DATA RECORDS:
....
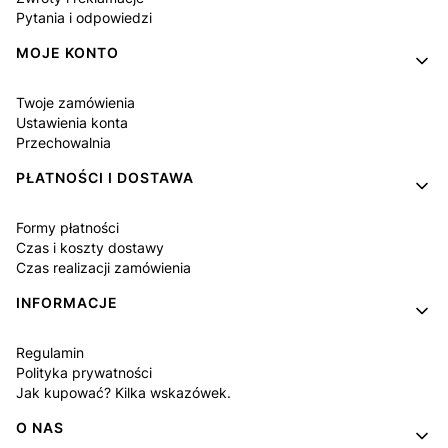
Pytania i odpowiedzi
MOJE KONTO
Twoje zamówienia
Ustawienia konta
Przechowalnia
PŁATNOŚCI I DOSTAWA
Formy płatności
Czas i koszty dostawy
Czas realizacji zamówienia
INFORMACJE
Regulamin
Polityka prywatności
Jak kupować? Kilka wskazówek.
O NAS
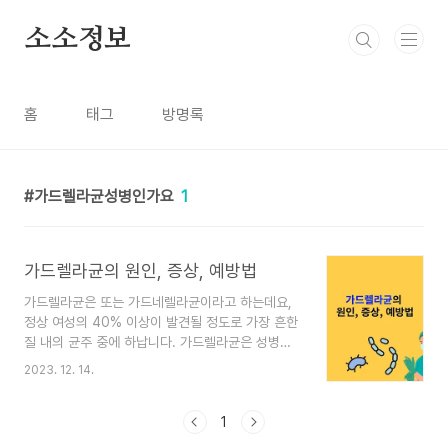
본문 바로가기
소소정보
홈
태그
방명록
가드렐라균성병인가요
1
가드렐라균의 원인, 증상, 예방법
가드렐라균은 또는 가드네렐라균이라고 하는데요,
정상 여성의 40% 이상이 발견될 정도로 가장 흔한
질 내의 균주 중에 하납니다. 가드렐라균은 성병이
아니며 세균성 질염을 일으키는 균 중의 하나입니
2023. 12. 14.
다. 가드렐라균에 대해 알아보겠습니다. 가드렐라균
은 어떻게 생기나요? 가드렐라균은 성병이 아닙니
다. 이 균은 건강한 여성의 질 내에 살고 있는 일종
1
의 공생균으로 평상시에는 아무런 피해를 주지 않습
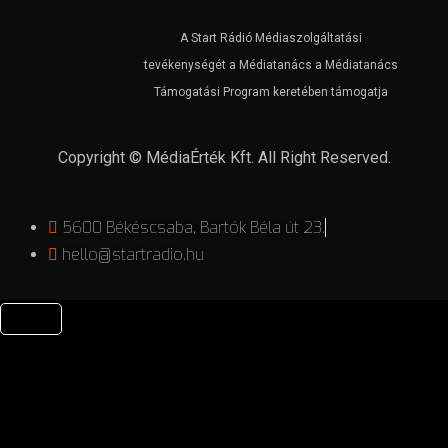
A Start Rádió Médiaszolgáltatási
tevékenységét a Médiatanács a Médiatanács
Támogatási Program keretében támogatja
Copyright © MédiaÉrték Kft. All Right Reserved.
5600 Békéscsaba, Bartók Béla út 23.
hello@startradio.hu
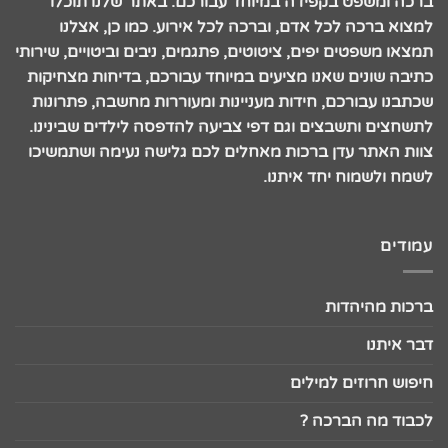
ברכה ומשפט בקפידה במיוחד עבורכם. באתר שלנו תוכלו
למצוא ברכה לכל אדם, וברכה לכל אירוע. כמו כן, אצלנו
תמצאו משפטים יפים, ציטוטים, פתגמים, ניבים וביטויים, שירותי
כתיבה שונים שאנו מציעים במיוחד עבורכם, בדיחות מצחיקות
שכתבנו עבורכם, חידות מעניינות ומעוררות מחשבה, פתרונות
לתשחצים ותשבצים וגם דפי צביעה להדפסה לילדים שבינינו.
צוות האתר עדן ברכות מאחלים לכם גלישה נעימה ושתמשיכו
לשמח ולשמוח יחד איתנו.
עמודים
ברכות מהיהדות
דבר איתנו
חיפוש חרוזים למילים
לכבוד מה הברכה ?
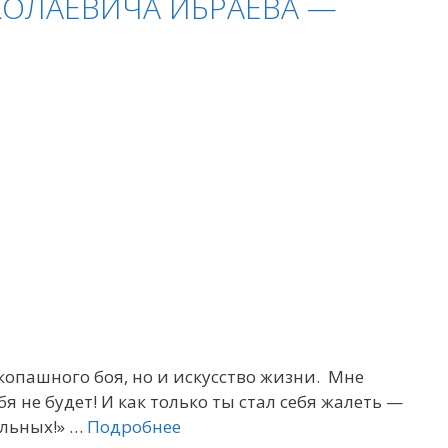
КОЛАЕВИЧА ИБРАЕВА —
копашного боя, но и искусство жизни. Мне
 не будет! И как только ты стал себя жалеть —
ильных!» …
Подробнее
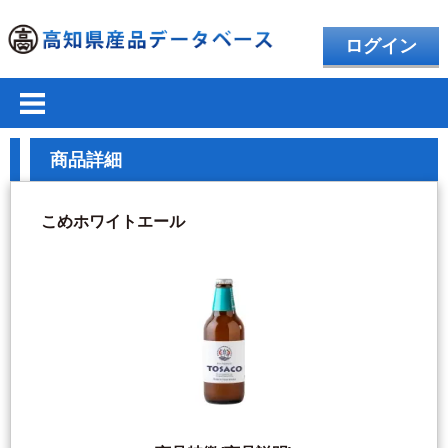
ログイン
商品詳細
こめホワイトエール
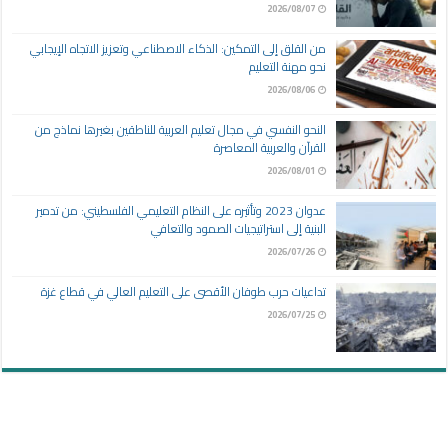
2026/08/07
من القلق إلى التمكين: الذكاء الاصطناعي وتعزيز الاتجاه الإيجابي
نحو مهنة التعليم
2026/08/06
النحو النفسي في مجال تعليم العربية للناطقين بغيرها نماذج من
القرآن والعربية المعاصرة
2026/08/01
عدوان 2023 وتأثيره على النظام التعليمي الفلسطيني: من تدمير
البنية إلى استراتيجيات الصمود والتعافي
2026/07/26
تداعيات حرب طوفان الأقصى على التعليم العالي في قطاع غزة
2026/07/25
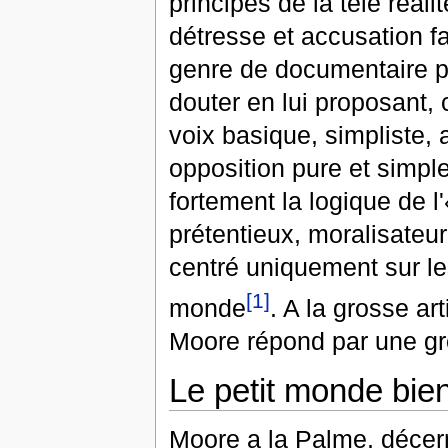
principes de la télé réal
détresse et accusation fa
genre de documentaire pe
douter en lui proposant
voix basique, simpliste, 
opposition pure et simpl
fortement la logique de l
prétentieux, moralisateur
centré uniquement sur le
[1]
monde
. A la grosse art
Moore répond par une gro
Le petit monde bie
Moore a la Palme, décern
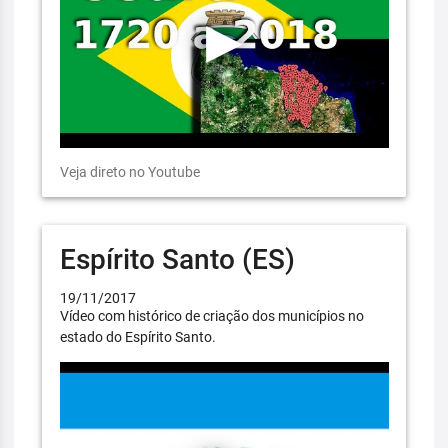
Veja direto no Youtube
Espírito Santo (ES)
19/11/2017
Vídeo com histórico de criação dos municípios no
estado do Espírito Santo.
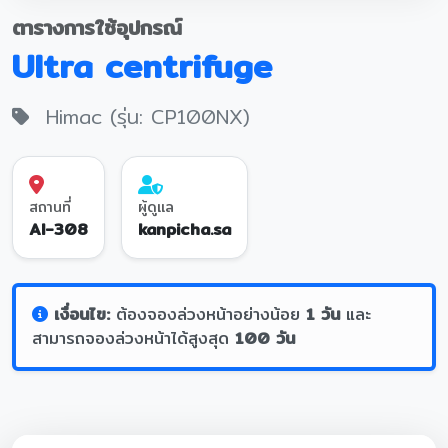
ตารางการใช้อุปกรณ์
Ultra centrifuge
Himac (รุ่น: CP100NX)
สถานที่
ผู้ดูแล
AI-308
kanpicha.sa
เงื่อนไข:
ต้องจองล่วงหน้าอย่างน้อย
1 วัน
และ
สามารถจองล่วงหน้าได้สูงสุด
100 วัน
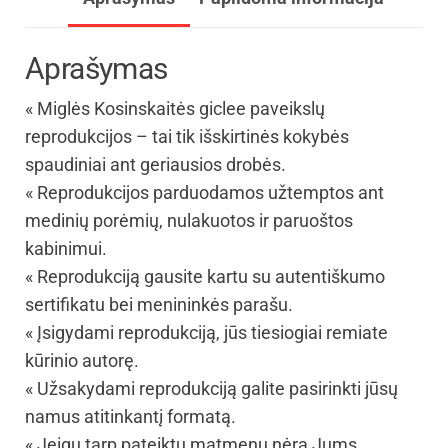
Aprašymas
« Miglės Kosinskaitės giclee paveikslų
reprodukcijos – tai tik išskirtinės kokybės
spaudiniai ant geriausios drobės.
« Reprodukcijos parduodamos užtemptos ant
medinių porėmių, nulakuotos ir paruoštos
kabinimui.
« Reprodukciją gausite kartu su autentiškumo
sertifikatu bei menininkės parašu.
« Įsigydami reprodukciją, jūs tiesiogiai remiate
kūrinio autorę.
« Užsakydami reprodukciją galite pasirinkti jūsų
namus atitinkantį formatą.
« Jeigu tarp pateiktų matmenų nėra Jums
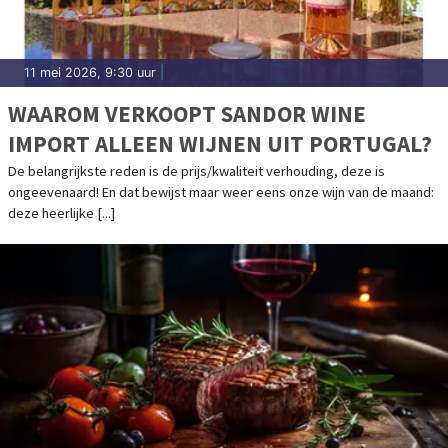
11 mei 2026, 9:30 uur
|
WAAROM VERKOOPT SANDOR WINE
IMPORT ALLEEN WIJNEN UIT PORTUGAL?
De belangrijkste reden is de prijs/kwaliteit verhouding, deze is
ongeevenaard! En dat bewijst maar weer eens onze wijn van de maand:
deze heerlijke [...]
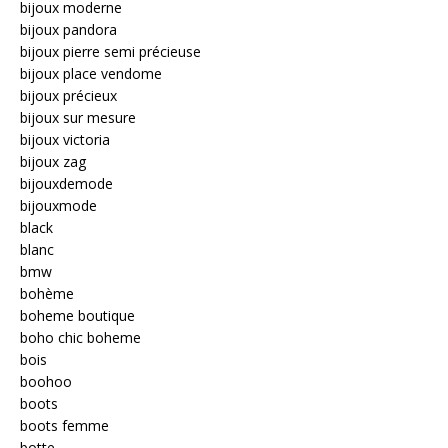
bijoux moderne
bijoux pandora
bijoux pierre semi précieuse
bijoux place vendome
bijoux précieux
bijoux sur mesure
bijoux victoria
bijoux zag
bijouxdemode
bijouxmode
black
blanc
bmw
bohème
boheme boutique
boho chic boheme
bois
boohoo
boots
boots femme
botte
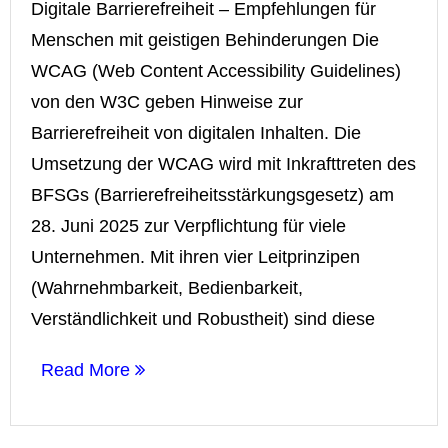
Digitale Barrierefreiheit – Empfehlungen für
Menschen mit geistigen Behinderungen Die
WCAG (Web Content Accessibility Guidelines)
von den W3C geben Hinweise zur
Barrierefreiheit von digitalen Inhalten. Die
Umsetzung der WCAG wird mit Inkrafttreten des
BFSGs (Barrierefreiheitsstärkungsgesetz) am
28. Juni 2025 zur Verpflichtung für viele
Unternehmen. Mit ihren vier Leitprinzipen
(Wahrnehmbarkeit, Bedienbarkeit,
Verständlichkeit und Robustheit) sind diese
Read More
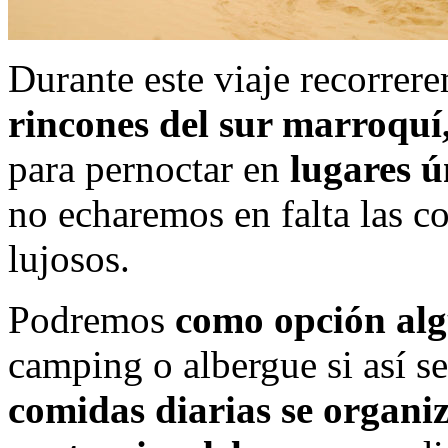
Durante este viaje recorre
rincones del sur marroquí
para pernoctar en
lugares ú
no echaremos en falta las c
lujosos.
Podremos
como opción alg
camping o albergue si así s
comidas diarias se organi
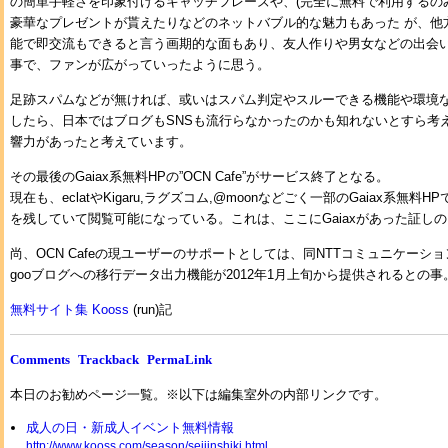
の簡単手軽さを印象付けるキャッチフレーズや、(完全に無料で利用するの
豪華なプレゼントが貰えたりなどのネットバブル的な魅力もあった が、他方
能で即交流もできると言う画期的な面もあり、友人作りや男女などの出会
事で、ファンが広がっていったように思う。
足跡スパムなどが無ければ、或いはスパム判定やスルーできる機能や環境
したら、日本ではブログもSNSも流行らなかったのかも知れないとすら考えれ
響力があったと考えています。
その最後のGaiax系無料HPの”OCN Cafe”がサービス終了となる。
現在も、eclatやKigaru,ラグズコム,@moonなどごく一部のGaiax系無料
を残していて閲覧可能になっている。これは、ここにGaiaxがあった証し
尚、OCN Cafeの現ユーザーのサポートとしては、同NTTコミュニケーシ
gooブログへの移行データ出力機能が2012年1月上旬から提供されるとの事
無料サイト集 Kooss
(run)記
Comments
Trackback
PermaLink
本日のお勧めページ一覧。※以下は編集室外の内部リンクです。
成人の日・新成人イベント無料情報
http://www.kooss.com/season/seijinshiki.html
....
WORK INSTRUCTION: Nothing but a number should be given: the count of lines above that include the string "עבורכם".

ANSWER SECTION: 3